How to complete this task => Which of the lines in the records below hold the string "Leica"? Copy every one of them.

Extracted page text data:
◆ ◆ ◆ ◆
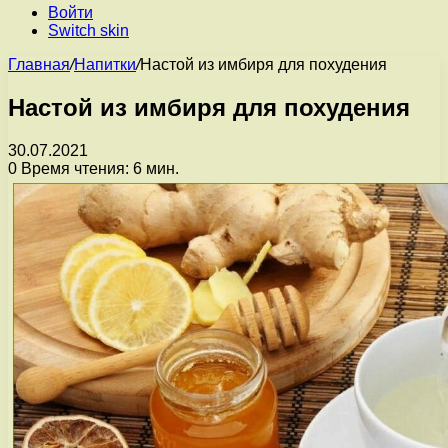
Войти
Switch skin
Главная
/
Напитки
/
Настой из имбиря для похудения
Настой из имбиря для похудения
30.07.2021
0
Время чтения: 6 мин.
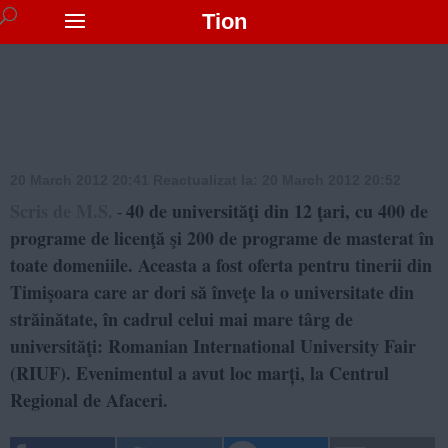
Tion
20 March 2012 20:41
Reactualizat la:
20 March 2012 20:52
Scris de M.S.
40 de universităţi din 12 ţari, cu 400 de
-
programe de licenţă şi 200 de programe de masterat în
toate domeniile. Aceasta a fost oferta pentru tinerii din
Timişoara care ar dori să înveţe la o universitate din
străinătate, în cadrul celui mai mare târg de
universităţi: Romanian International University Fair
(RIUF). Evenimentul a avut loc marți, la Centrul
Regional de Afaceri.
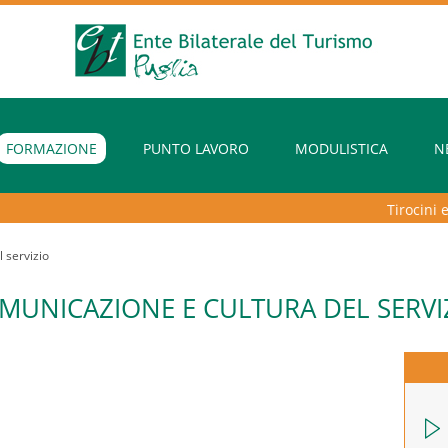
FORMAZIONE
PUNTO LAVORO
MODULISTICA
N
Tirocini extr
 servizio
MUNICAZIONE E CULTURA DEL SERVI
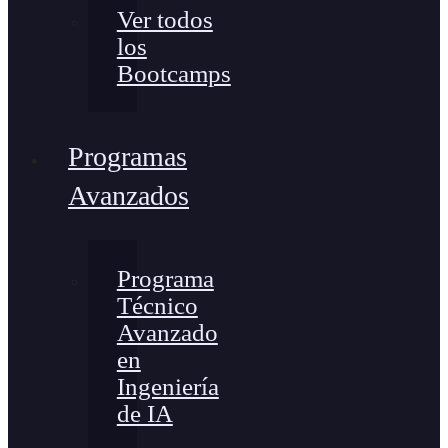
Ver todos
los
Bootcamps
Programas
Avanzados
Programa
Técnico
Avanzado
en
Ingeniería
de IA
◆ ◆ ◆ ◆
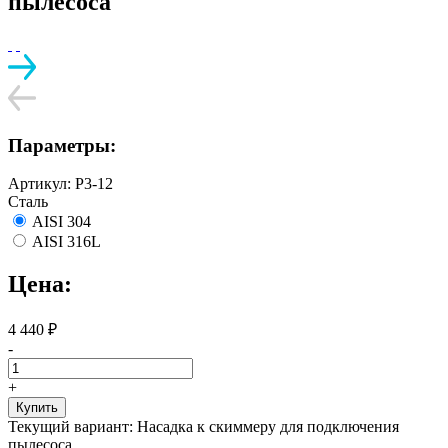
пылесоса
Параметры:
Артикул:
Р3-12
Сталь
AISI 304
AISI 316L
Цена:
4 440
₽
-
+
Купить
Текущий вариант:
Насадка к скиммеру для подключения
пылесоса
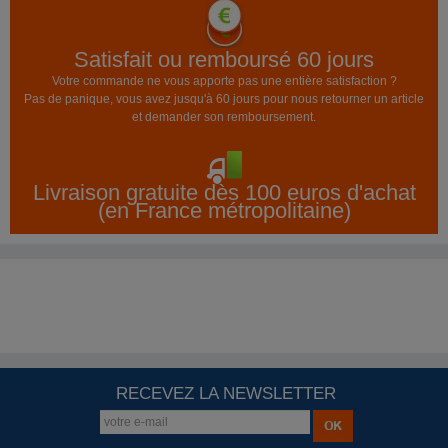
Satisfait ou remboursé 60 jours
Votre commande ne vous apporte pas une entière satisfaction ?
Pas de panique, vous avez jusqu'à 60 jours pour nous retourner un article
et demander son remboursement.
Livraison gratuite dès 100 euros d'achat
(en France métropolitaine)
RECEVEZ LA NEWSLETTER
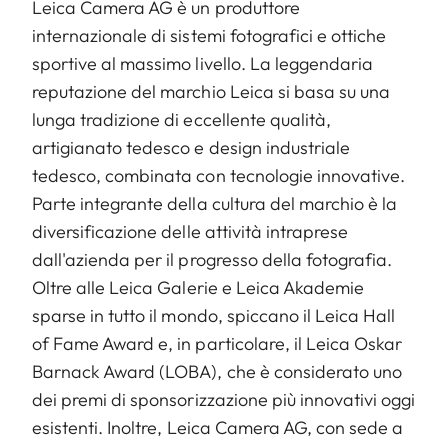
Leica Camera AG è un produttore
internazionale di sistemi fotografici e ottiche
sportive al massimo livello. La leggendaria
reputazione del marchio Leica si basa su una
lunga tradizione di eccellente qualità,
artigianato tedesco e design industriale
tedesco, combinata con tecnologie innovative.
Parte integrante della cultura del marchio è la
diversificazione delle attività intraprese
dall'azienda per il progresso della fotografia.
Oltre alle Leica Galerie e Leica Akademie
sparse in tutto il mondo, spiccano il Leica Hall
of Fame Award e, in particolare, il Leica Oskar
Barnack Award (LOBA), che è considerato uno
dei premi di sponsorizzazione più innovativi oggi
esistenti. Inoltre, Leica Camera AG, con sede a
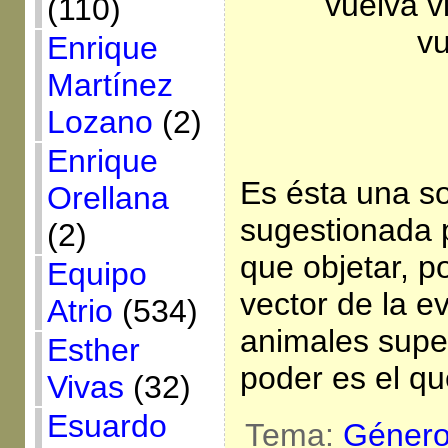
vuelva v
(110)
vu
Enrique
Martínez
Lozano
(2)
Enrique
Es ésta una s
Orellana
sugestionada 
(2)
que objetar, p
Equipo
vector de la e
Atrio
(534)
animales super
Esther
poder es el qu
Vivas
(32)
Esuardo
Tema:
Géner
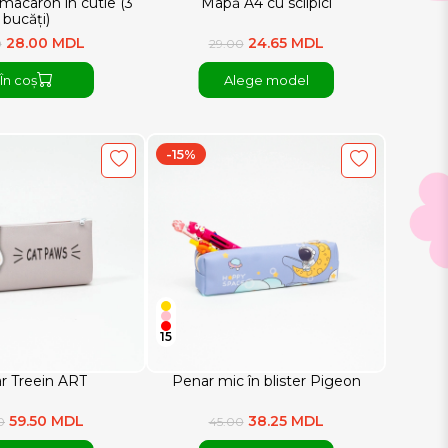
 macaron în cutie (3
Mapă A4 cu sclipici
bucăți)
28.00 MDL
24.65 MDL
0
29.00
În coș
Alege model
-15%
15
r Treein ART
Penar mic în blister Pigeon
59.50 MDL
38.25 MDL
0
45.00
◆ ◆ ◆ ◆
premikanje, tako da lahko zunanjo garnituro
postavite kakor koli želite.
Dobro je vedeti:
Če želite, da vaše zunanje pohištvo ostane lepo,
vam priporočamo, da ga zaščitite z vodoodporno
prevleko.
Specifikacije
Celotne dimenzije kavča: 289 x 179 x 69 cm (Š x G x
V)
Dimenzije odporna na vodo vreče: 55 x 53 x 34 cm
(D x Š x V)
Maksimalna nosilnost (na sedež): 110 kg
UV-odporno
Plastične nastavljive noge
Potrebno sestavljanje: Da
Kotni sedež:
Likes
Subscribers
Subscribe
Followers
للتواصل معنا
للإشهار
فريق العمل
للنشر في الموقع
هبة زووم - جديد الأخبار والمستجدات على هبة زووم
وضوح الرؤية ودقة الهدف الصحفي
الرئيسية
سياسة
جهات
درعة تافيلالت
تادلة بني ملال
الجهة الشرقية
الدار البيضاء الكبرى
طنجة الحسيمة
◆ ◆ ◆ ◆
Finished exercise =>
Leica Camera AG è un produttore
reputazione del marchio Leica si basa su una
Oltre alle Leica Galerie e Leica Akademie
sparse in tutto il mondo, spiccano il Leica Hall
of Fame Award e, in particolare, il Leica Oskar
esistenti. Inoltre, Leica Camera AG, con sede a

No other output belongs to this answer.